Chi volesse approfondire l'argomento, può recarsi sul sito www.Eliantoeditore,it e leggere l'articolo " L' amata (  e l'amante ) di Pedro Salinas .



venerdì 15 gennaio 2021

FAVOLE E SEGNI DI PEDRO

 


                                                 Quando ormai sarai stanca di viverti...




PAURA DEL NULLA


Che corpi leggeri, sottili,

senza colore,

vaghi come l'ombre,

che non si possono baciare

se non posando le labbra

sul vento, contro qualcosa

che passa e sembra!


E che ombre così scure

tanto dure

che il loro freddo marmo nero

ma ci si arrenderà

per passione nelle braccia!


E che lavorìo, andare, venire

con l'amore rapido,

dai corpi all'ombre,

dall'impossibile alle labbra,

senza posa, senza sapere mai

se è anima di carne o ombra

di corpo ciò che baciamo,

se è qualcosa ! Paura

di amare il nulla!



                                           ***


LA SENZA PROVE


Quando vai via, com'è inutile

cercare per dove sei andata,

seguirti!

Se hai calpestato la neve

è come le nuvole

- un'ombra - senza piedi, né peso

che ti segnalino.

Quando cammini

a nulla ti sei diretta,

non c'è sentiero che dica:

" Passò di qui".

Dal centro puro ed esatto

mai di te stessa sconfini:

sono le strade confuse

quelle che incontro ti vengono.

Con la tua voce o col riso

tu sai così blandamente

il silenzio sbrecciare,

che non gli duole - neanche

ti sente:

continua a credersi intatto.

Se per i giorni ti cerco

o per gli anni,

non esco da un tempo vergine:

fu in quell'anno, il tal giorno,

ma non c'è l'indizio:

non ti lasci orme dietro.

E potrai tutto negarmi,

a tutto potrei negarti,

perché ti recidi le tracce

e gli echi e le ombre.

Tanto pura tu sei, tanto improbabile,

che quando più non vivrai,

non so come potrò accorgermi

che tu vivevi,

con tutto quest'immenso bianco

d'intorno, che ti ha creato.


                                                   ***


TU, MIA


Resta pure dove vuoi,

e cresci - se vuoi - ancora.

Io ti ho già mia.

Pur parlando giorni e notti,

nulla dici più: la tua ultima parola

fu quella che io ho udito.

Giornate stremi, e motori,

tante rotte vai cercando.

Quieta

te ne stai, fissa nel luogo

dove ho smesso di vederti.

Non farai un passo in più.

Non compirai più altri anni.

Nel tuo corpo passeranno

al completo gli almanacchi,

schiere di santi del giorno,

una volta e un'altra ancora.

Tu sei già una data sola.

E quando ormai sarai stanca

di viverti, negli specchi,

nelle ombre, dentro gli occhi,

di vederti così simile

a te, che vorrai essere te,

tornerai qui, sulla cima

più alta di te, in quell'attimo

tanto perfetto, eccellente

da non esserci di meglio

- che così volli lasciarti -

e me ne andai al tuo fianco

dicendo al tempo: ora basta.

Vivere era andare indietro.

Ormai tu avevi finito

- così sei mia - l'al di là.



                                        ***


IL TELEFONO


Eri qui vicina.
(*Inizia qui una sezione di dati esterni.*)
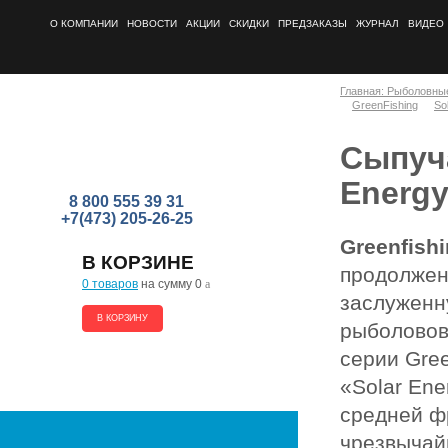
О КОМПАНИИ
НОВОСТИ
АКЦИИ
СКИДКИ
ПРЕДЗАКАЗЫ
ЖУРНАЛ
ВИДЕО
Главная: Рыболовны
GreenFishing
So
Сыпуча
Energ
8 800 555 39 31
+7(473) 205-26-25
Greenfishi
В КОРЗИНЕ
продолжен
0 товаров
на сумму 0
a
заслуженн
В КОРЗИНУ
рыболовов
серии Gree
«Solar Ene
средней ф
чрезвычай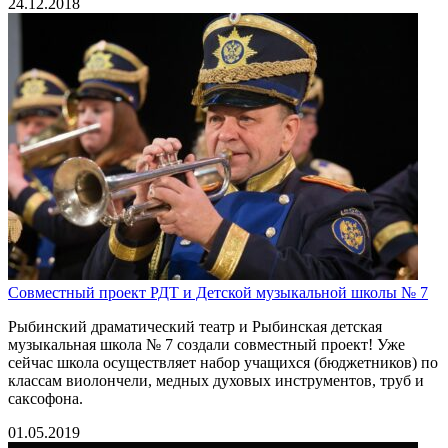
24.12.2018
Совместный проект РДТ и Детской музыкальной школы № 7
Рыбинский драматический театр и Рыбинская детская
музыкальная школа № 7 создали совместный проект! Уже
сейчас школа осуществляет набор учащихся (бюджетников) по
классам виолончели, медных духовых инструментов, труб и
саксофона.
01.05.2019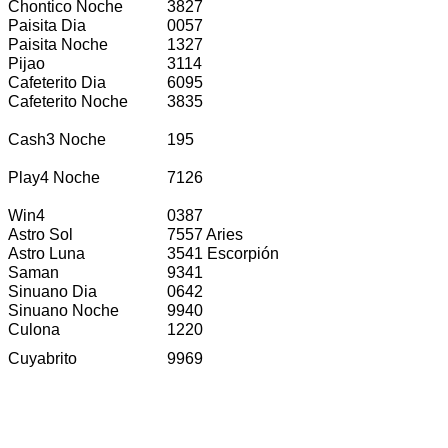
Chontico Noche
3827
Paisita Dia
0057
Paisita Noche
1327
Pijao
3114
Cafeterito Dia
6095
Cafeterito Noche
3835
Cash3 Noche
195
Play4 Noche
7126
Win4
0387
Astro Sol
7557 Aries
Astro Luna
3541 Escorpión
Saman
9341
Sinuano Dia
0642
Sinuano Noche
9940
Culona
1220
Cuyabrito
9969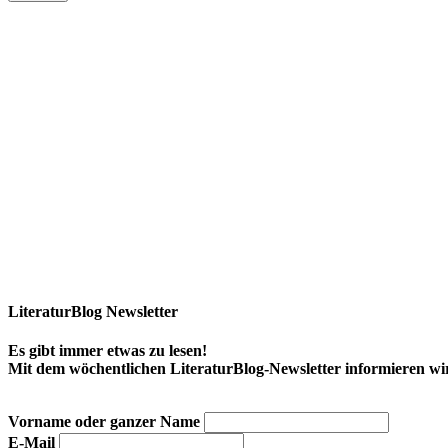
LiteraturBlog Newsletter
Es gibt immer etwas zu lesen!
Mit dem wöchentlichen LiteraturBlog-Newsletter informieren w
Vorname oder ganzer Name
E-Mail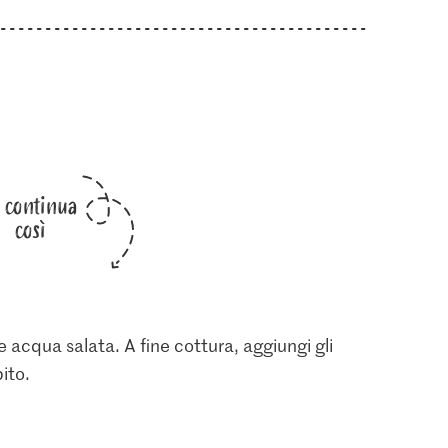
i continua
così
acqua salata. A fine cottura, aggiungi gli
ito.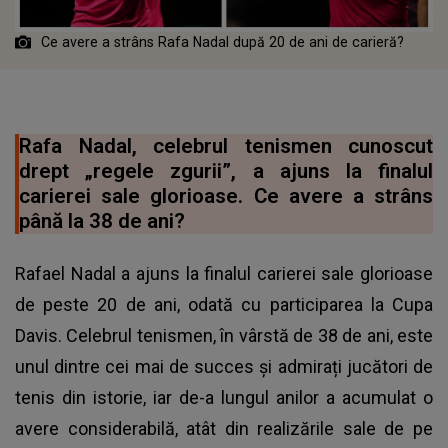
Ce avere a strâns Rafa Nadal după 20 de ani de carieră?
Rafa Nadal, celebrul tenismen cunoscut
drept „regele zgurii”, a ajuns la finalul
carierei sale glorioase. Ce avere a strâns
până la 38 de ani?
Rafael Nadal a ajuns la finalul carierei sale glorioase
de peste 20 de ani, odată cu participarea la Cupa
Davis. Celebrul tenismen, în vârstă de 38 de ani, este
unul dintre cei mai de succes și admirați jucători de
tenis din istorie, iar de-a lungul anilor a acumulat o
avere considerabilă, atât din realizările sale de pe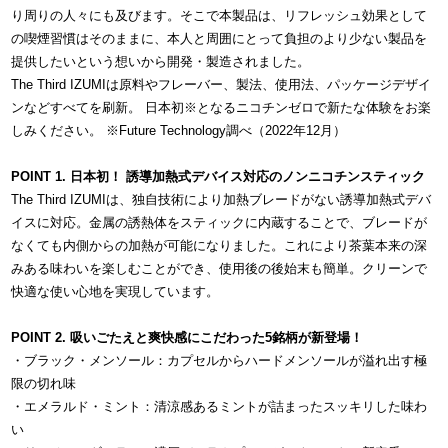
り周りの人々にも及びます。そこで本製品は、リフレッシュ効果として
の喫煙習慣はそのままに、本人と周囲にとって負担のより少ない製品を
提供したいという想いから開発・製造されました。
The Third IZUMIは原料やフレーバー、製法、使用法、パッケージデザイ
ンなどすべてを刷新。 日本初※となるニコチンゼロで新たな体験をお楽
しみください。 ※Future Technology調べ（2022年12月）
POINT 1. 日本初！ 誘導加熱式デバイス対応のノンニコチンスティック
The Third IZUMIは、独自技術により加熱ブレードがない誘導加熱式デバ
イスに対応。金属の誘熱体をスティックに内蔵することで、ブレードが
なくても内側からの加熱が可能になりました。これにより茶葉本来の深
みある味わいを楽しむことができ、使用後の後始末も簡単。クリーンで
快適な使い心地を実現しています。
POINT 2. 吸いごたえと爽快感にこだわった5銘柄が新登場！
・ブラック・メンソール：カプセルからハードメンソールが溢れ出す極
限の切れ味
・エメラルド・ミント：清涼感あるミントが詰まったスッキリした味わ
い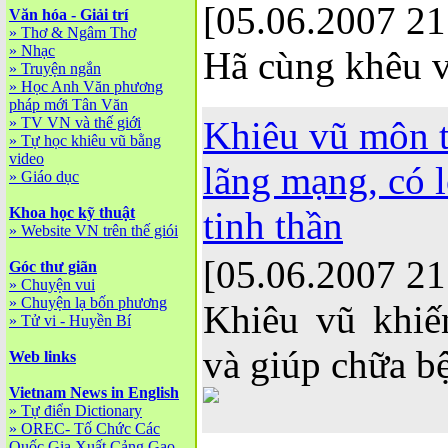
[05.06.2007 21
Văn hóa - Giải trí
»
Thơ & Ngâm Thơ
»
Nhạc
Hã cùng khêu 
»
Truyện ngắn
»
Học Anh Văn phương
pháp mới Tân Văn
»
TV VN và thế giới
Khiêu vũ môn t
»
Tự học khiêu vũ bằng
video
lãng mạng, có l
»
Giáo dục
Khoa học kỹ thuật
tinh thần
»
Website VN trên thế giói
[05.06.2007 21
Góc thư giãn
»
Chuyện vui
»
Chuyện lạ bốn phương
Khiêu vũ khiế
»
Tử vi - Huyền Bí
và giúp chữa 
Web links
Vietnam News in English
»
Tự điển Dictionary
»
OREC- Tố Chức Các
Quốc Gia Xuất Cảng Gạo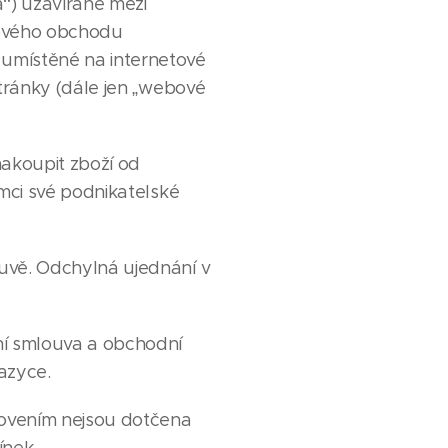
a“) uzavírané mezi
etového obchodu
 umístěné na internetové
tránky (dále jen „webové
akoupit zboží od
ámci své podnikatelské
uvě. Odchylná ujednání v
ní smlouva a obchodní
azyce.
novením nejsou dotčena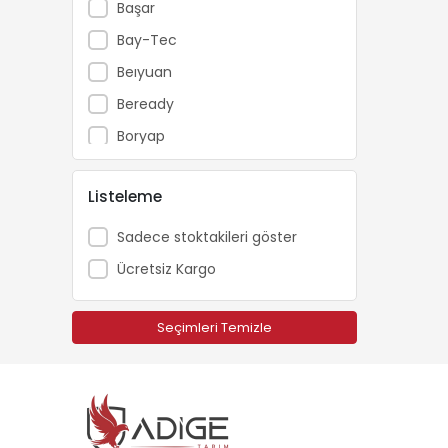
Başar
Bay-Tec
Beıyuan
Beready
Boryap
Brofar
Listeleme
Bursa Tohum
Carlton
Sadece stoktakileri göster
Catpower
Ücretsiz Kargo
Cifarelli
Dakkin
Seçimleri Temizle
Echo
Ekolojik Tarım
Energy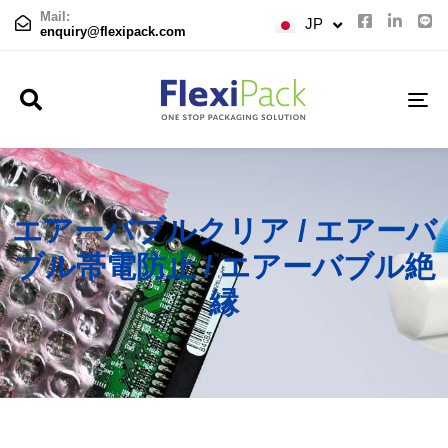
TH
Mail:
JP
CN
enquiry@flexipack.com
TO
NA
エアーバブルクリア / エアーバ
ブル帯電防止 / エアーバブル絶
縁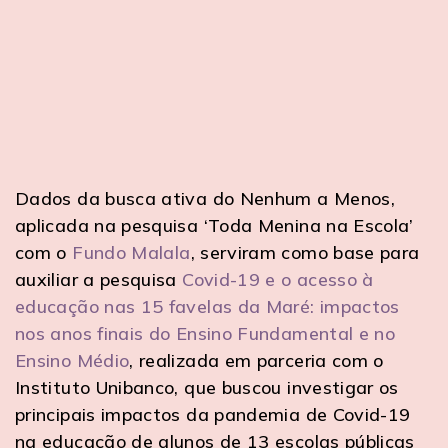
Dados da busca ativa do Nenhum a Menos,
aplicada na pesquisa ‘Toda Menina na Escola’
com o
Fundo Malala
, serviram como base para
auxiliar a pesquisa
Covid-19 e o acesso à
educação nas 15 favelas da Maré: impactos
nos anos finais do Ensino Fundamental e no
Ensino Médio
, realizada em parceria com o
Instituto Unibanco, que buscou investigar os
principais impactos da pandemia de Covid-19
na educação de alunos de 13 escolas públicas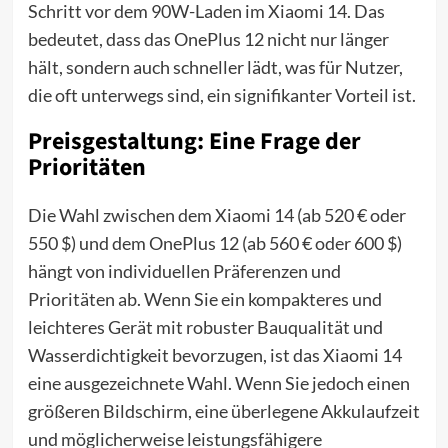
Schritt vor dem 90W-Laden im Xiaomi 14. Das
bedeutet, dass das OnePlus 12 nicht nur länger
hält, sondern auch schneller lädt, was für Nutzer,
die oft unterwegs sind, ein signifikanter Vorteil ist.
Preisgestaltung: Eine Frage der
Prioritäten
Die Wahl zwischen dem Xiaomi 14 (ab 520 € oder
550 $) und dem OnePlus 12 (ab 560 € oder 600 $)
hängt von individuellen Präferenzen und
Prioritäten ab. Wenn Sie ein kompakteres und
leichteres Gerät mit robuster Bauqualität und
Wasserdichtigkeit bevorzugen, ist das Xiaomi 14
eine ausgezeichnete Wahl. Wenn Sie jedoch einen
größeren Bildschirm, eine überlegene Akkulaufzeit
und möglicherweise leistungsfähigere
Solo

dieci fiumi a separarci,

tre gli idiomi, due frontiere,

quattro giorni da te a me.

Tu però ti avvicinavi

- azzurri cerchi nell'aria -

con una gonnella bianca,

nella mano la cornetta,

sorridente nel filo.

Lungo il filo, nella notte,

senza vedere, venivi

al buio - dritta - a me.

Mi dicevi : " Sono qui.

Qui".

Mi raggiungevi,

nel filo, con la tua voce.

La tua voce, qui, era il mondo.

Che occhi incolori, che bocca

senza tratto, carne priva

del suo bianco, del suo rosa,

che tu, disfatta la voce!

Incominciavi a morire

nella notte, in solitudine,

di distanze e non vedersi.

Essendo solo una voce,

da lontano, nell'aria,

incominciavi a morire.

E tutto, tutto nell'aria,

su delle terre, tu, qui,

su delle terre, io, là,

così tinte di distanze,

così azzurre, che erano cieli.

Tutto in aria: quel brandello 

di te, così disperato,

che è la tua voce nell'aria.

Nell'aria ci sono i fili

dove stavi per tacere.

Dove stavi per morire.

Perché non saresti morta,

ninfa ora, in una splendida

erba di mito. Ma un letto

di acciaio teso, in un filo,

nell'aria,

tacendo saresti morta,

tu che vivi nella voce.



         Pedro Salinas   da   Favola se segno  ( a cura di Valerio Nardoni )



Nell'ininterrotta declinazione del suo personalissimo concetto di amore ( non facile né convenzionale ), la realtà pose sul cammino di Salinas un impetuoso incidente, l'incontro nella primavera del 1932 a Madrid, con Katherine Prue Reding, leggiadra studiosa del Kansas, all'epoca trentacinquenne.

Un innamoramento travolgente, una storia d'amore durata due estati e un corso accademico, " un incontro emotivo allegro, devastante e triste per entrambi" ( scriverà la stessa Katherine,) alla quale la donna pose fine a causa del tentato suicidio di Margarita Bonmati, moglie di Salinas.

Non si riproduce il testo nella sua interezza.